The main limitation of the study, however, is that the results of the high-sensitivity assay were not used for clinical decision making, they say. “Although we determined the number of patients who could be safely discharged, whether clinicians can effectively implement this threshold in clinical practice and whether this will substantially improve rates of discharge is unknown,” they write.
They stress that “this threshold should not be implemented in isolation and without regard to appropriate clinical assessment. One in 200 patients still had an index or 30-day event and many had other evidence of myocardial ischemia.”
And lastly, they point out, “we had no data about later investigations and treatments. Implementation of this threshold is expected to reduce healthcare costs but these benefits might be lost if recurrent presentations or additional outpatient consultations increase.”
‘Highly Promising’ Results
In an accompanying editorial, Louise Cullen, MBBS, of Royal Brisbane and Women’s Hospital (Brisbane, Australia), and colleagues call the findings “highly promising.” But they note that the low number of patients with serial troponin testing could have led to missed events and that the 54-minute median time to initial blood sampling could have influenced negative predictive value.
In addition, they write, use of a single troponin test did not meet the predefined negative predictive value of 99.5% in early presenters. As such, the editorialists advise, “serial testing should continue in such patients.” Moreover, each high-sensitivity assay is different, so these results do not apply to other tests, they say.

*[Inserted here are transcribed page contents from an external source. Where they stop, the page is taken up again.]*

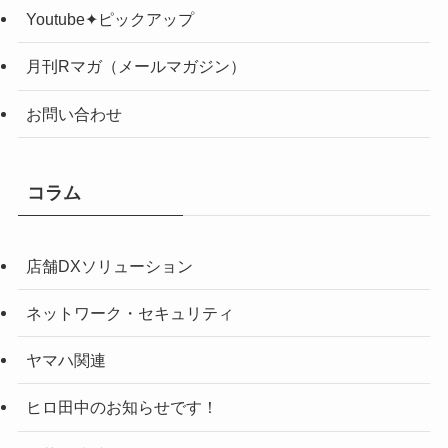
Youtube✦ピックアップ
月刊Rマガ（メールマガジン）
お問い合わせ
コラム
店舗DXソリューション
ネットワーク・セキュリティ
ヤマハ関連
ヒロ田中のお知らせです！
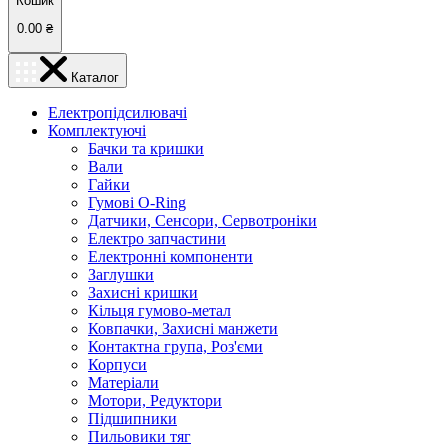
Кошик
0.00
₴
Каталог
Електропідсилювачі
Комплектуючі
Бачки та кришки
Вали
Гайки
Гумові O-Ring
Датчики, Сенсори, Сервотроніки
Електро запчастини
Електронні компоненти
Заглушки
Захисні кришки
Кільця гумово-метал
Ковпачки, Захисні манжети
Контактна група, Роз'єми
Корпуси
Матеріали
Мотори, Редуктори
Підшипники
Пильовики тяг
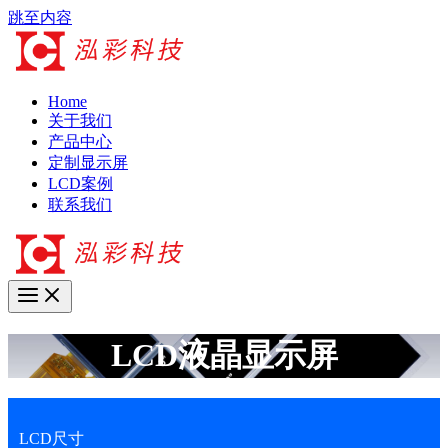
跳至内容
Home
关于我们
产品中心
定制显示屏
LCD案例
联系我们
LCD液晶显示屏
LCD尺寸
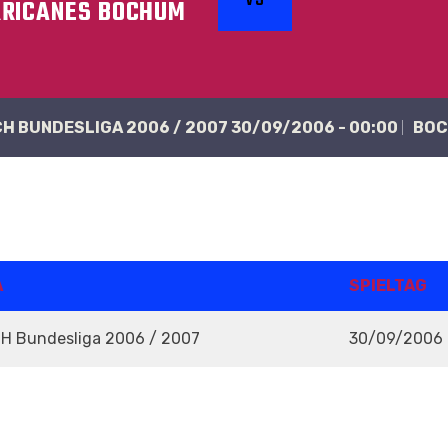
RICANES BOCHUM
CH BUNDESLIGA 2006 / 2007 30/09/2006 - 00:00
BO
A
SPIELTAG
CH Bundesliga 2006 / 2007
30/09/2006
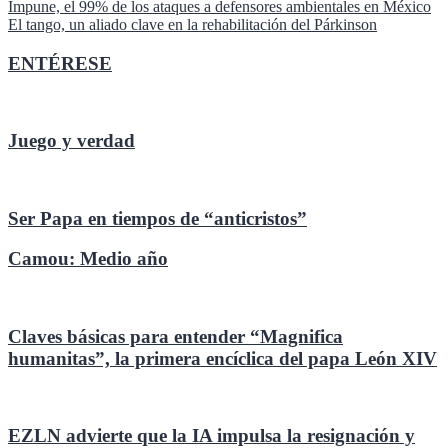
Navegación
Impune, el 99% de los ataques a defensores ambientales en México
El tango, un aliado clave en la rehabilitación del Párkinson
de
entradas
ENTÉRESE
Juego y verdad
Ser Papa en tiempos de “anticristos”
Camou: Medio año
Claves básicas para entender “Magnifica
humanitas”, la primera encíclica del papa León XIV
EZLN advierte que la IA impulsa la resignación y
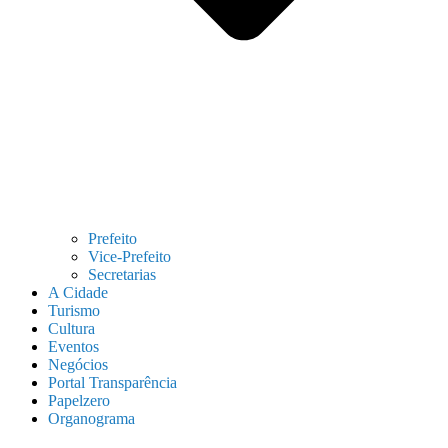
Prefeito
Vice-Prefeito
Secretarias
A Cidade
Turismo
Cultura
Eventos
Negócios
Portal Transparência
Papelzero
Organograma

“When considering local implementation of this diagnostic strategy, the assay’s precision should be discussed by the laboratory and clinicians (eg, specialists in emergency medicine, cardiology, and internal medicine) with an assessment made about the ability to maintain acceptable precision,” the editorialists write.
“Reassuringly, in this study, the interlaboratory precision across 33 instruments at 3.5 ng/L was good, suggesting that the accuracy of this assay in clinical practice might be reliable,” they continue. “The ultimate validation for the safety and efficacy of discharging patients with cardiac troponin concentrations less than 5 ng/L will be the report of clinical outcomes after this threshold is implemented in routine clinical practice.”
1. Shah ASV, Anand A, Sandoval Y, et al. High-sensitivity cardiac troponin I at presentation in patients with suspected acute coronary syndrome. Lancet. 2015;Epub ahead of print.
2. Cullen L, Parsonage W, Than M. Myocardial infarction: rapid ruling out in the emergency room [editorial]. Lancet. 2015;Epub ahead of print.
- The study was funded by the British Heart Foundation and by an NHS Scotland Health Informatics Challenge Grant from the Chief Scientist Office. Abbott Laboratories provided the troponin I assay reagents, calibrators, and controls for free.
- Dr. Shah reports serving as a consultant for Abbott Laboratories.
- Dr. Cullen reports receiving grants, personal fees, and nonfinancial support from Abbott Diagnostics; grants from Roche; grants and personal fees from Alere; and personal fees and nonfinancial support from Siemens.